* _Data excerpts_:
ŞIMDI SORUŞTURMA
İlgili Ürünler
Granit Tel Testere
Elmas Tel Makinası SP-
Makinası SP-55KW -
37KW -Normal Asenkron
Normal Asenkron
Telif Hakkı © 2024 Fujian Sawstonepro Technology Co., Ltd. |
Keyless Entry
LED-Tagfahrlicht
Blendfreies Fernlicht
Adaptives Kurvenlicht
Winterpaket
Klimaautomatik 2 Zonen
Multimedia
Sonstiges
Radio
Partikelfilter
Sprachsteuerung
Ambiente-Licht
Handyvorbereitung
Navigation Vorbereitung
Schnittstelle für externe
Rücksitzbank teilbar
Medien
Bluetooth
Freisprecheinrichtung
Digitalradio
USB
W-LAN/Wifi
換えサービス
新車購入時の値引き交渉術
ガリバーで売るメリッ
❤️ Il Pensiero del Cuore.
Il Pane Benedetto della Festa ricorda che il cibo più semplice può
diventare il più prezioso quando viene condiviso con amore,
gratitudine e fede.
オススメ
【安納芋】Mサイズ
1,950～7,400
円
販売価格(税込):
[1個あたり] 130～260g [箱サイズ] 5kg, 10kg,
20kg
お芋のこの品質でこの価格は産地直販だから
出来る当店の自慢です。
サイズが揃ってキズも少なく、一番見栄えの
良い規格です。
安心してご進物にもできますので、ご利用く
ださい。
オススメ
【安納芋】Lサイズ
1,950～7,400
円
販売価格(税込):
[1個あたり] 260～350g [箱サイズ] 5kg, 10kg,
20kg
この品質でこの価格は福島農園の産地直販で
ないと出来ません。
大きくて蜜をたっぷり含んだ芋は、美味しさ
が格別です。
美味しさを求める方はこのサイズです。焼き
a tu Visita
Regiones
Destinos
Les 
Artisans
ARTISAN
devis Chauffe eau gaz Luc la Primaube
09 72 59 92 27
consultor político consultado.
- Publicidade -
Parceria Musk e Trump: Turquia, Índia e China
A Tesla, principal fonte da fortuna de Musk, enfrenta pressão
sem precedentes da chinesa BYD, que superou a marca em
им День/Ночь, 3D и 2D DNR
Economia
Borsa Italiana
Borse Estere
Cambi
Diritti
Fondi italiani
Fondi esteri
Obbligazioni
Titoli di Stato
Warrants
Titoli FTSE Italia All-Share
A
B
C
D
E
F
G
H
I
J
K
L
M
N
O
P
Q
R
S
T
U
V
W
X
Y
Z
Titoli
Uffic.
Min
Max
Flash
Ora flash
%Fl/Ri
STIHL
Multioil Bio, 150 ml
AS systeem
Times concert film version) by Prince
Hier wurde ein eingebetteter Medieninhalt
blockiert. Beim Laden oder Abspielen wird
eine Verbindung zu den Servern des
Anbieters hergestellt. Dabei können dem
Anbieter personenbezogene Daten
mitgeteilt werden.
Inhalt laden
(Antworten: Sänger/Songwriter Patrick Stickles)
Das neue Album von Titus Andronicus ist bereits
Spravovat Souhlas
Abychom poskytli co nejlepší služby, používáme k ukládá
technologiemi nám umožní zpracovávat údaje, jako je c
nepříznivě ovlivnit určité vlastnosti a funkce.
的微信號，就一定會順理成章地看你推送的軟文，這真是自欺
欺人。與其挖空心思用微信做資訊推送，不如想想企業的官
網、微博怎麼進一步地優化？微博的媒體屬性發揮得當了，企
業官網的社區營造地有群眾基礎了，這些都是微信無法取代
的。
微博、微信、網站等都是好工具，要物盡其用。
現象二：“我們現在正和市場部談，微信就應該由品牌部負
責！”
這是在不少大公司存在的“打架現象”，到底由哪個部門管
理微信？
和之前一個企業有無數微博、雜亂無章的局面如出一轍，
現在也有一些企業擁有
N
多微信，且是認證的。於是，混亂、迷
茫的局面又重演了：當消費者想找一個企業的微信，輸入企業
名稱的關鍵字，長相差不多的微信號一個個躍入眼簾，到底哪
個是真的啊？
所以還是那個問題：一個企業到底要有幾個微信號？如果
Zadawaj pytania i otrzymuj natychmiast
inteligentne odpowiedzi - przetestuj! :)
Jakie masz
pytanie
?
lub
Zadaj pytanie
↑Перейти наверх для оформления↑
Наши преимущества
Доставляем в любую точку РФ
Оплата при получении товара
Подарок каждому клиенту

* _Requirement_: Every line containing the string "Makinası" is required; copy each such line from the data.

* _Answer space_:
Elmas Tel Makinası SP-
Makinası SP-55KW -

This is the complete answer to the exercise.